When \(c_{t+1}^{1}=0\), it is not possible to assign to agent \(t+1\) a bundle that satisfies the \(\varepsilon \) equal-split guarantee: the maximum utility when \(c_{t+1}^{2}=d_{t+1}^{1}=d_{t+1}^{2}=1\) and \(c_{t+1}^{1}=0\) is \(U_{t+1}^{\max }=2\gamma +\zeta <\varepsilon \min \left[ \bar{c}^{1},\bar{c}^{2},\bar{d}^{1},\bar{d}^{2}\right] \le \varepsilon \bar{c}^{2}<\varepsilon U_{t+1}^{ES}\). This is represented in the graph by \(U_{t+1}^{\max }\); whereas, the indifference level satisfying the \(\varepsilon \) equal-split guarantee, when consumption when old is maximum (\(d_{t+1}^{1}=d_{t+1}^{2}=1\)), is \(\bar{U}_{t+1}^{c}\); since this is higher than the \(U_{t+1}^{\max }\), the efficient allocations that guarantee to agent \(t+1\) the equity constraint lie on the segment \(\overline{0_{t}^{d}G}\): where \(c_{t+1}^{1}>0\) and \(c_{t+1}^{2}=1\).

Summing up, the lifetime consumption of agent \(t\), \(a\left( t\right) \), satisfies \(c_{t}^{1}=0, c_{t}^{2}<1\), \(d_{t}^{1}<1\), and \(d_{t}^{2}=0\).

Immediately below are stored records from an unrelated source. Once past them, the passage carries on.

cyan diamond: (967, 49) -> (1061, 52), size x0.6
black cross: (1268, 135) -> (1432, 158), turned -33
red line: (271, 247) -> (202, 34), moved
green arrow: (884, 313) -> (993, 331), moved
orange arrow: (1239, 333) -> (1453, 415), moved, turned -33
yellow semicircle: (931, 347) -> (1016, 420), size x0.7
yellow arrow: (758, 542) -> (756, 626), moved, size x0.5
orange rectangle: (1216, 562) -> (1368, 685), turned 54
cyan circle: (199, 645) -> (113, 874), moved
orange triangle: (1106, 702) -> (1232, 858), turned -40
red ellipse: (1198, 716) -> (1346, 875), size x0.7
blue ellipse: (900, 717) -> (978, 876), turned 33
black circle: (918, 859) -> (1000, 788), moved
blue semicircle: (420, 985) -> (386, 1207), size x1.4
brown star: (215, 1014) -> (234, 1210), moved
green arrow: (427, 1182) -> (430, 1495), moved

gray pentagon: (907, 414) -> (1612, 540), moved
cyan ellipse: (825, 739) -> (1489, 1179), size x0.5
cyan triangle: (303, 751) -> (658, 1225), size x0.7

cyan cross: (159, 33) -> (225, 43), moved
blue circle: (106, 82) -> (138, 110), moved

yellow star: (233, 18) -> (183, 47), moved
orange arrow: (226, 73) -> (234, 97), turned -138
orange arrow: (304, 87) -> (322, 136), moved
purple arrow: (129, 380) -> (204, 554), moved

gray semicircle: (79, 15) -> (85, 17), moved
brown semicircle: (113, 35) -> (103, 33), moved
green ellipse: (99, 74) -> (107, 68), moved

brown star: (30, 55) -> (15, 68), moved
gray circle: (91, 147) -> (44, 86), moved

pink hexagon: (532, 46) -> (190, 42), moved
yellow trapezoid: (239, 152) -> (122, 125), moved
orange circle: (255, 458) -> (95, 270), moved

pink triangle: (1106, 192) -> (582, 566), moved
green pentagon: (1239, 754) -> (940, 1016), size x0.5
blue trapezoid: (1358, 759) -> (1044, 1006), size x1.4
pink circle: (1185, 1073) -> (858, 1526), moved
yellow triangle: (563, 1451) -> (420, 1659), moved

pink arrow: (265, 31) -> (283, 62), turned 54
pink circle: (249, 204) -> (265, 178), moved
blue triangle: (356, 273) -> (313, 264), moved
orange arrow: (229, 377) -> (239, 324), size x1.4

Step 2. Let the preferences of agents \(\tau -1,\tau ,\tau +1,\tau +2\in \mathbb {N}_{>0}\) with \(\tau =t+4\) be represented by the following utilities:

$$\begin{aligned} U_{\tau -1}\left( c_{\tau -1}^{1},c_{\tau -1}^{2},d_{\tau -1}^{1},d_{\tau -1}^{2}\right)&= c_{\tau -1}^{1}+c_{\tau -1}^{2}+d_{\tau -1}^{1}+\delta d_{\tau -1}^{2}\\ U_{\tau }\left( c_{\tau }^{1},c_{\tau }^{2},d_{\tau }^{1},d_{\tau }^{2}\right)&= c_{\tau }^{1}+\zeta c_{\tau }^{2}+\gamma \left( d_{\tau }^{1}+\delta d_{\tau }^{2}\right) \\ U_{\tau +1}\left( c_{\tau +1}^{1},c_{\tau +1}^{2},d_{\tau +1}^{1},d_{\tau +1}^{2}\right)&= \gamma \left( c_{\tau +1}^{1}+\zeta c_{\tau +1}^{2}\right) +\zeta d_{\tau +1}^{1}+d_{\tau +1}^{2}\\ U_{\tau +2}\left( c_{\tau +2}^{1},c_{\tau +2}^{2},d_{\tau +2}^{1},d_{\tau +2}^{2}\right)&= \delta c_{\tau +2}^{1}+c_{\tau +2}^{2}+d_{\tau +2}^{1}+d_{\tau +2}^{2} \end{aligned}$$

where \(0<\gamma <\delta <\zeta <\frac{\varepsilon }{3}\min \left[ \bar{c}^{1},\bar{c}^{2},\bar{d}^{1},\bar{d}^{2}\right] <1\). For each agent \(i=\tau -1,\tau ,\tau +1,\tau +2\), \(U_{i}^{ES}\) denotes the utility level at the equal-split bundle; then, the \(\varepsilon \) equal-split condition requires that \(U_{i}\left( a_{i}\right) \ge \varepsilon U_{i}^{ES}\).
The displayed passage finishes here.